>>>
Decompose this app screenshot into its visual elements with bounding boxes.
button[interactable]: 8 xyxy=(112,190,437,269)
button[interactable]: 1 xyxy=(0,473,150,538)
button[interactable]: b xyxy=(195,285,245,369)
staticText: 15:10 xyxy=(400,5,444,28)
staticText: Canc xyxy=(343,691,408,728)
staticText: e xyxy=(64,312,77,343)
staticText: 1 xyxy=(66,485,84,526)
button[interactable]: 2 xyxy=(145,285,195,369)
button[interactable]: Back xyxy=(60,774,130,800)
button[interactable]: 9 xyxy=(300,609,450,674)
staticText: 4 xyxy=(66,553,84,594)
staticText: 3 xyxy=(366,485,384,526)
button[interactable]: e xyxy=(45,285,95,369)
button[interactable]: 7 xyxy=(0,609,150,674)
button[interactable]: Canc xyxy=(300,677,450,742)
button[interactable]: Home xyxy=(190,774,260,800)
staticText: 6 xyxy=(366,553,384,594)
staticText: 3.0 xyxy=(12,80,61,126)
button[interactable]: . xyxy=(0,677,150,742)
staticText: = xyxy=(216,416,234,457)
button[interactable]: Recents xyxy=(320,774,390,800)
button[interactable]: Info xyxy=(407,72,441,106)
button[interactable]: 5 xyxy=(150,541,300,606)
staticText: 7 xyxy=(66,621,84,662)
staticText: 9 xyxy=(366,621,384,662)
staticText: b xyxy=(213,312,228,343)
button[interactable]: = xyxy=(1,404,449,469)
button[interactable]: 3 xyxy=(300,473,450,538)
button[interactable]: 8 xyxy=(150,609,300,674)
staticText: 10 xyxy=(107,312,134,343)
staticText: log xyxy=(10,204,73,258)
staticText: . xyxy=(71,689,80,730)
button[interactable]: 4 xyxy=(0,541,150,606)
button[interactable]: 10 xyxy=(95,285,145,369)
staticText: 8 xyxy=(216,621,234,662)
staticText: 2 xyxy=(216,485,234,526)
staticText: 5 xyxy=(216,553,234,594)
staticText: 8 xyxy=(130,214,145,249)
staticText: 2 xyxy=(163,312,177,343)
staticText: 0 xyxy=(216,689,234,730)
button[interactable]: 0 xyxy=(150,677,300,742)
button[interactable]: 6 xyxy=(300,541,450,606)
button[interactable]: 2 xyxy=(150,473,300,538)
<<<
>>>
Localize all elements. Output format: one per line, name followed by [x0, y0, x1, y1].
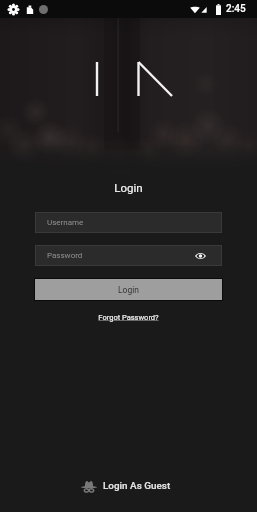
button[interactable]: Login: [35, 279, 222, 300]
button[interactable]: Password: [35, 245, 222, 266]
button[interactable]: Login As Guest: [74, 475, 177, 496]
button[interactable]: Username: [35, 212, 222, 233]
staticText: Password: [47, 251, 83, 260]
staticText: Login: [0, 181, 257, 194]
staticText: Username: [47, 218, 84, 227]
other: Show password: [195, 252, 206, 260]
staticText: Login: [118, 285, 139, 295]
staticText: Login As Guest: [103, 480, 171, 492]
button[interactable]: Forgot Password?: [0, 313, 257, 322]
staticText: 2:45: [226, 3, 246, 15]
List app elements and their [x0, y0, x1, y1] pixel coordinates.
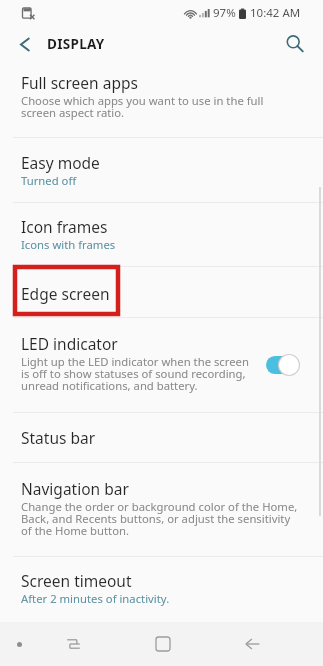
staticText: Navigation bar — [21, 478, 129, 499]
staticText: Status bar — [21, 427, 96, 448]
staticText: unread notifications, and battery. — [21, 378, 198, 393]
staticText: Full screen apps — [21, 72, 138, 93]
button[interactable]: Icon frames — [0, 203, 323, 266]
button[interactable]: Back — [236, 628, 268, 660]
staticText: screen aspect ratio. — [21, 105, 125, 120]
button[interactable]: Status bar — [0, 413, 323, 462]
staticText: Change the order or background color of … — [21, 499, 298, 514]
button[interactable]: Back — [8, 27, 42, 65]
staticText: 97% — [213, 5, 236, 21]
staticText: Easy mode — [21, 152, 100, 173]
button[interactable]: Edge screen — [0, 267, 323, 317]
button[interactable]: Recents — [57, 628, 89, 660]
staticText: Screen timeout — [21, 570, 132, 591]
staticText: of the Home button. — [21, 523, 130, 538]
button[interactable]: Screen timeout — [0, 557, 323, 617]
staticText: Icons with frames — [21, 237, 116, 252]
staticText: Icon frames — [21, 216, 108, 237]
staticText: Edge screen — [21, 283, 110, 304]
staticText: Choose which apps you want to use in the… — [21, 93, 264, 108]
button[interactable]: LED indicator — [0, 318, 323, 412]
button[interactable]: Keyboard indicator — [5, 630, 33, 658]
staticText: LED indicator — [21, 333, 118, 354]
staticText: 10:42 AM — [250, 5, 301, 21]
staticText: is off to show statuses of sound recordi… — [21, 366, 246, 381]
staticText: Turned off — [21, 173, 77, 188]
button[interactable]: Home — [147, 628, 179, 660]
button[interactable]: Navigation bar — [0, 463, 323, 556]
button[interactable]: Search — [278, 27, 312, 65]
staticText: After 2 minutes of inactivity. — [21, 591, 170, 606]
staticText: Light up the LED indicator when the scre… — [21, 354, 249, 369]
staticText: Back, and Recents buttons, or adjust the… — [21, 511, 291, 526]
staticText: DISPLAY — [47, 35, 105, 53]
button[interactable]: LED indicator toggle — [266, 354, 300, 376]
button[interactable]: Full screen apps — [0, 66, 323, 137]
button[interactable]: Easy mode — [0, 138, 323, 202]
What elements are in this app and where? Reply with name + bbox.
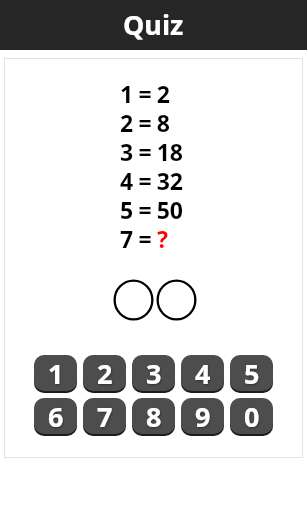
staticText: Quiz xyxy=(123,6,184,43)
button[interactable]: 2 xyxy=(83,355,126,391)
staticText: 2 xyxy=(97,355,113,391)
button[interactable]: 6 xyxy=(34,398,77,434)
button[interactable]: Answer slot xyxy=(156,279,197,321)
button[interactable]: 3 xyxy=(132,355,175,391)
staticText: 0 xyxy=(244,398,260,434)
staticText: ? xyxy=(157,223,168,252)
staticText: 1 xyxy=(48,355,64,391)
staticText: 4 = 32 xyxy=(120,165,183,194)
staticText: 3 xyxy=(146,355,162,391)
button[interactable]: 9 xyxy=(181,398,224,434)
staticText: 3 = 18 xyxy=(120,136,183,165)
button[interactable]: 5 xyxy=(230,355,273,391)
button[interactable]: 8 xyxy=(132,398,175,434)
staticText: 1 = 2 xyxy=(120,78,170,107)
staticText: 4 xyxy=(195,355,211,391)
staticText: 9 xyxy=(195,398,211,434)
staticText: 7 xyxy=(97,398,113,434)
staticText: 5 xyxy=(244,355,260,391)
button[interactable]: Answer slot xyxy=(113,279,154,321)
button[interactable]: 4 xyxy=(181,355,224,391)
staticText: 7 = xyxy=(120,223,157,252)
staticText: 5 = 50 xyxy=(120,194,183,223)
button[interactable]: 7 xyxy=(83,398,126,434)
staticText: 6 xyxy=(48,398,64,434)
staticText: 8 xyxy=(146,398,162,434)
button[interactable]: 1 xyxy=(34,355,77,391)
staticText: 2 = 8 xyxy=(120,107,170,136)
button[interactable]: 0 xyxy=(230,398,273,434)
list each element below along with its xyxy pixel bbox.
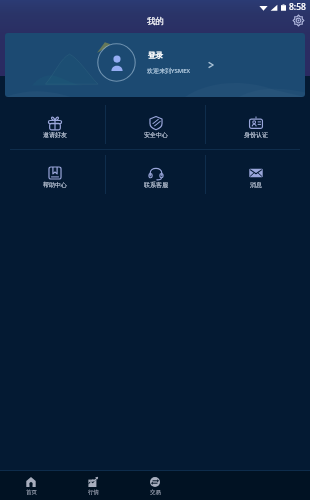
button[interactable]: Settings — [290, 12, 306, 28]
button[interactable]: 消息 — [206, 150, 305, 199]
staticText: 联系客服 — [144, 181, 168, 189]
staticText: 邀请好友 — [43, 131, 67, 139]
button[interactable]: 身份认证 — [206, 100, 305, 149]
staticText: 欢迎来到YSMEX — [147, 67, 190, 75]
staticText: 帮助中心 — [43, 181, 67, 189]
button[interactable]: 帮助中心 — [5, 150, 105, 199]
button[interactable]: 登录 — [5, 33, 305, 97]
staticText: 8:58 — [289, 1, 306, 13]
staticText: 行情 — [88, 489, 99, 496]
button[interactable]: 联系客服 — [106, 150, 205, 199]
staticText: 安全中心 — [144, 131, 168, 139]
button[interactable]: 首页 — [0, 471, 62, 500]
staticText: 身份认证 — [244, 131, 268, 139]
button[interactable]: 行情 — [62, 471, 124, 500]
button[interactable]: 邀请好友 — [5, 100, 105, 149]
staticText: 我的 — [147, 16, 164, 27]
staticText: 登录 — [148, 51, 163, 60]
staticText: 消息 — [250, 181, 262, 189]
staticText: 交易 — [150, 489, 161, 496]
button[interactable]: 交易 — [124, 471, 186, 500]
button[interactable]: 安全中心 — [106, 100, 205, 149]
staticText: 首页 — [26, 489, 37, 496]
<<<
## EXERCISE INSTRUCTIONS
Copy out every line from the material above in which the word "Answer" appears.

## RESPONSE
button[interactable]: Answer slot xyxy=(156,279,197,321)
button[interactable]: Answer slot xyxy=(113,279,154,321)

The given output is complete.